Eu já ia corrigir o garoto, triunfante,
quando outra coisa ainda veio-me à cabeça, uma lembrança que chegava
esbaforida, antes que eu abrisse a boca. Lembrei-me que também eu vivera na
infância o incêndio de um cabeça-de porco, aquela enorme construção decrépita
que ficava na minha rua Visconde de Santa Isabel e que abrigava dezenas de
famílias, centenas de pessoas, resquício de um Rio pré-Pereira Passos
sobrevivendo em meio ao bairro-jardim e que se não enfrentava mais impropérios
e humilhações, era porque simplesmente os moradores acostumaram-se com o
cortiço, aceitavam-no como parte da paisagem e ele, afinal, não incomodava
ninguém. Na verdade, melhor até do que não incomodar, era o cabeça-de-porco que
fornecia cerveja para a fina-flor da sociedade do bairro-jardim quando todos os
botequins e mercados já estavam fechados, e era o cabeça-de-porco que tinha um
quartinho nos fundos onde a Leninha recebia os filhos da fina-flor para que
fossem iniciados nas delícias da carne.
Aliás, se não me engano, nele também funcionava,
no que outrora fora a garagem do que outrora fora um hospital (diziam) uma
mecânica. E, agora eu tinha certeza, um dia ele também pegou fogo, numa manhã
de dia da semana. Minha mãe, com grande excepcionalidade, deixou que eu
descesse, embora já se avizinhassem as horas do banho, do almoço, do ônibus
escolar. A chance de poder descer para a rua, numa manhã de dia de semana, era
para não se perder. Talvez por isso me lembre tão bem. Cheguei rápido ao local
de onde vinha a fumaça, morávamos em pequeno prédio no alto da rua, bastava
descer a ladeira, portanto. Ao tomar lugar, tímido, para assistir à operação
dos bombeiros, vi que garotos à minha frente, com quem eu nunca brincava.

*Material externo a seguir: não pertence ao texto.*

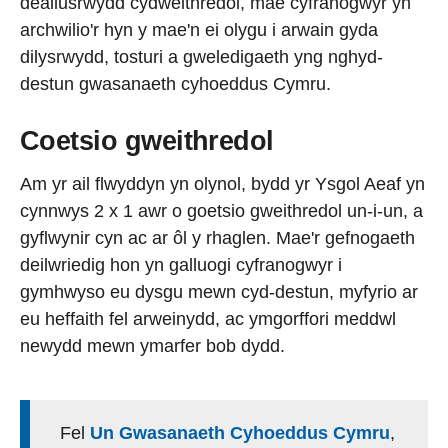
deallusrwydd cydweithredol, mae cyfranogwyr yn
archwilio'r hyn y mae'n ei olygu i arwain gyda
dilysrwydd, tosturi a gweledigaeth yng nghyd-
destun gwasanaeth cyhoeddus Cymru.
Coetsio gweithredol
Am yr ail flwyddyn yn olynol, bydd yr Ysgol Aeaf yn
cynnwys 2 x 1 awr o goetsio gweithredol un-i-un, a
gyflwynir cyn ac ar ôl y rhaglen. Mae'r gefnogaeth
deilwriedig hon yn galluogi cyfranogwyr i
gymhwyso eu dysgu mewn cyd-destun, myfyrio ar
eu heffaith fel arweinydd, ac ymgorffori meddwl
newydd mewn ymarfer bob dydd.
Fel
Un Gwasanaeth Cyhoeddus Cymru
,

olhavam para mim desdenhosos: “Ih, olha só quem desceu”.
Tive ganas de abraçar aquele menino, mas ele
já tinha até se levantado, puxado por sua irmã, olhando para trás numa
tentativa de aceno.
Acenei triunfante, levantei triunfante, fosse
à merda a obturação. Atravessei correndo o Buraco do Lume e parei no Café
Gaúcho, onde pedi um chope, com coquinho, e brindei aos flocos de lembrança da
Leninha que ainda se demoravam na minha cabeça.